EXERCISE DESCRIPTION: Your answer is a copy of every line in the records where "toggle" appears.

○ ○ ○ ○ ○

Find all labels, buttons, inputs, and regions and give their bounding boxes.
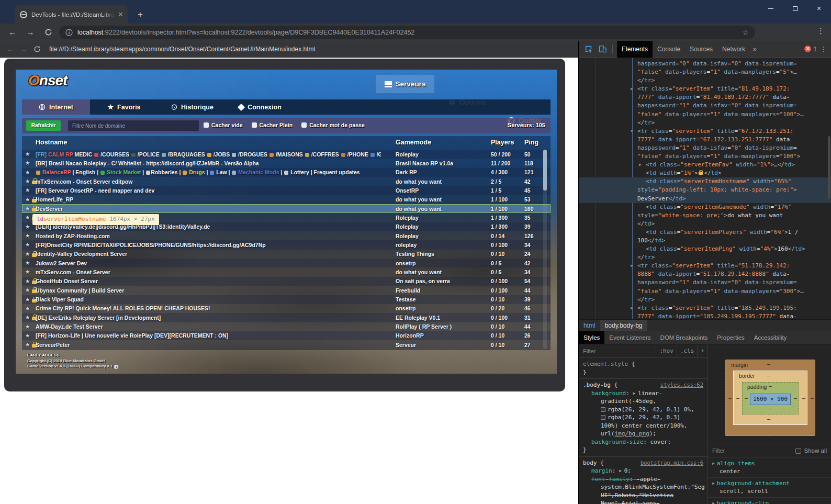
color-swatch-icon[interactable] <box>601 415 605 420</box>
tab-styles[interactable]: Styles <box>579 331 604 344</box>
server-row[interactable]: ★[FR] Horizon-Life | Une nouvelle vie Ro… <box>22 331 551 340</box>
favorite-star-icon[interactable]: ★ <box>25 223 30 230</box>
tab-connexion[interactable]: Connexion <box>226 99 294 115</box>
code-line[interactable]: style="padding-left: 10px; white-space: … <box>637 186 831 194</box>
favorite-star-icon[interactable]: ★ <box>25 214 30 220</box>
devtools-menu-icon[interactable]: ⋮ <box>820 45 827 53</box>
code-line[interactable]: haspassword="1" data-isfav="0" data-ispr… <box>637 278 831 287</box>
code-line[interactable]: haspassword="0" data-isfav="0" data-ispr… <box>637 60 831 68</box>
devtools-tab-network[interactable]: Network <box>717 41 750 58</box>
back-icon[interactable]: ← <box>6 26 19 39</box>
favorite-star-icon[interactable]: ★ <box>25 268 30 275</box>
server-row[interactable]: ★[FR] CALM RP MEDIC /COURSES /POLICE /BR… <box>22 150 551 159</box>
favorite-star-icon[interactable]: ★ <box>25 260 30 266</box>
inspect-element-icon[interactable] <box>584 44 593 53</box>
server-row[interactable]: ★mTxServ.com - Onset Server editpowdo wh… <box>22 177 551 186</box>
close-button[interactable]: × <box>807 0 831 17</box>
tab-internet[interactable]: Internet <box>22 99 90 115</box>
code-line[interactable]: </tr> <box>637 76 831 85</box>
table-scrollbar[interactable] <box>543 150 547 349</box>
breadcrumb-body[interactable]: body.body-bg <box>600 320 647 331</box>
page-info-icon[interactable] <box>65 29 73 36</box>
column-players[interactable]: Players <box>491 139 514 146</box>
code-line[interactable]: </tr> <box>637 296 831 304</box>
tab-historique[interactable]: Historique <box>158 99 226 115</box>
favorite-star-icon[interactable]: ★ <box>25 169 30 175</box>
favorite-star-icon[interactable]: ★ <box>25 178 30 184</box>
css-declaration[interactable]: background: ▶ linear- <box>583 389 703 398</box>
computed-property[interactable]: ▶background-attachmentscroll, scroll <box>708 478 831 498</box>
css-declaration[interactable]: rgba(26, 29, 42, 0.1) 0%, <box>583 406 703 414</box>
code-line[interactable]: DevServer</td> <box>637 195 831 203</box>
css-declaration[interactable]: UI",Roboto,"Helvetica <box>583 491 703 500</box>
reload-icon[interactable] <box>42 26 54 39</box>
tab-event-listeners[interactable]: Event Listeners <box>604 331 655 344</box>
favorite-star-icon[interactable]: ★ <box>25 232 30 239</box>
server-row[interactable]: ★GhostHub Onset ServerOn sait pas, on ve… <box>22 277 551 286</box>
breadcrumb-html[interactable]: html <box>579 320 600 331</box>
tab-accessibility[interactable]: Accessibility <box>749 331 792 344</box>
code-line[interactable]: style="white-space: pre;">do what you wa… <box>637 211 831 220</box>
scrollbar-thumb[interactable] <box>543 150 547 191</box>
css-declaration[interactable]: font-family: -apple- <box>583 475 703 484</box>
info-icon[interactable]: i <box>114 365 118 369</box>
devtools-tab-sources[interactable]: Sources <box>685 41 717 58</box>
checkbox-cacher-plein[interactable]: Cacher Plein <box>252 122 293 128</box>
favorite-star-icon[interactable]: ★ <box>25 278 30 284</box>
class-toggle[interactable]: .cls <box>677 345 698 356</box>
forward-icon[interactable]: → <box>24 26 37 39</box>
refresh-button[interactable]: Rafraîchir <box>26 120 61 131</box>
code-line[interactable]: </tr> <box>637 119 831 127</box>
browser-menu-icon[interactable]: ⋮ <box>817 26 825 36</box>
favorite-star-icon[interactable]: ★ <box>25 196 30 203</box>
favorite-star-icon[interactable]: ★ <box>25 305 30 311</box>
computed-property[interactable]: ▶align-itemscenter <box>708 458 831 478</box>
code-line[interactable]: haspassword="1" data-isfav="0" data-ispr… <box>637 144 831 152</box>
server-row[interactable]: ★Jukww2 Server Devonsetrp0 / 542 <box>22 259 551 267</box>
code-line[interactable]: 100</td> <box>637 237 831 245</box>
server-row[interactable]: ★[FR]OnsetCity RP/MEDIC/TAXI/POLICE/JOBS… <box>22 240 551 249</box>
code-line[interactable]: 8888" data-ipport="51.178.29.142:8888" d… <box>637 270 831 278</box>
code-line[interactable]: <td class="serverItemPlayers" width="6%"… <box>637 228 831 237</box>
code-line[interactable]: </tr> <box>637 253 831 262</box>
error-badge[interactable]: ✕ 1 <box>804 46 817 53</box>
devtools-tab-elements[interactable]: Elements <box>617 41 653 58</box>
hover-state-toggle[interactable]: :hov <box>656 345 677 356</box>
new-rule-button[interactable]: + <box>697 345 708 356</box>
favorite-star-icon[interactable]: ★ <box>25 332 30 339</box>
favorite-star-icon[interactable]: ★ <box>25 187 30 193</box>
elements-scrollbar[interactable] <box>828 136 830 199</box>
inspected-page-url[interactable]: file:///D:/SteamLibrary/steamapps/common… <box>49 46 315 53</box>
server-row[interactable]: ★HomerLife_RPdo what you want1 / 10053 <box>22 195 551 204</box>
favorite-star-icon[interactable]: ★ <box>25 251 30 257</box>
column-hostname[interactable]: Hostname <box>36 139 67 146</box>
code-line[interactable]: 7777" data-ipport="81.49.189.172:7777" d… <box>637 93 831 102</box>
code-line[interactable]: <td class="serverItemHostname" width="65… <box>637 177 831 186</box>
server-row[interactable]: ★[BR] Brasil Nacao Roleplay - C/ Whiteli… <box>22 159 551 167</box>
tab-favoris[interactable]: ★ Favoris <box>90 99 158 115</box>
style-rule[interactable]: styles.css:62.body-bg {background: ▶ lin… <box>579 379 708 457</box>
new-tab-button[interactable]: + <box>134 9 147 21</box>
code-line[interactable]: </td> <box>637 220 831 228</box>
column-gamemode[interactable]: Gamemode <box>396 139 431 146</box>
code-line[interactable]: ▶<tr class="serverItem" title="51.178.29… <box>637 262 831 270</box>
server-row[interactable]: ★[FR] Serveur OnsetRP - need mapper and … <box>22 186 551 195</box>
code-line[interactable]: 7777" data-ipport="185.249.199.195:7777"… <box>637 312 831 319</box>
url-bar[interactable]: localhost:9222/devtools/inspector.html?w… <box>59 26 755 39</box>
code-line[interactable]: 7777" data-ipport="67.172.133.251:7777" … <box>637 136 831 144</box>
favorite-star-icon[interactable]: ★ <box>25 241 30 248</box>
code-line[interactable]: haspassword="1" data-isfav="0" data-ispr… <box>637 102 831 110</box>
color-swatch-icon[interactable] <box>601 407 605 412</box>
code-line[interactable]: ▶<tr class="serverItem" title="81.49.189… <box>637 85 831 93</box>
cast-forward-icon[interactable]: → <box>20 45 27 53</box>
device-toolbar-icon[interactable] <box>598 44 607 53</box>
code-line[interactable]: "false" data-players="1" data-maxplayers… <box>637 287 831 296</box>
bookmark-star-icon[interactable]: ☆ <box>742 28 749 37</box>
code-line[interactable]: "false" data-players="1" data-maxplayers… <box>637 110 831 119</box>
css-declaration[interactable]: gradient(-45deg, <box>583 397 703 406</box>
code-line[interactable]: <td class="serverItemPing" width="4%">16… <box>637 245 831 253</box>
code-line[interactable]: "false" data-players="1" data-maxplayers… <box>637 68 831 76</box>
column-ping[interactable]: Ping <box>524 139 538 146</box>
server-row[interactable]: ★Crime City RP! Quick Money! ALL ROLES O… <box>22 304 551 313</box>
css-declaration[interactable]: url(img/bg.png); <box>583 430 703 438</box>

○ ○ ○ ○ ○

SOLVED EXERCISE:
class-toggle[interactable]: .cls <box>677 345 698 356</box>
hover-state-toggle[interactable]: :hov <box>656 345 677 356</box>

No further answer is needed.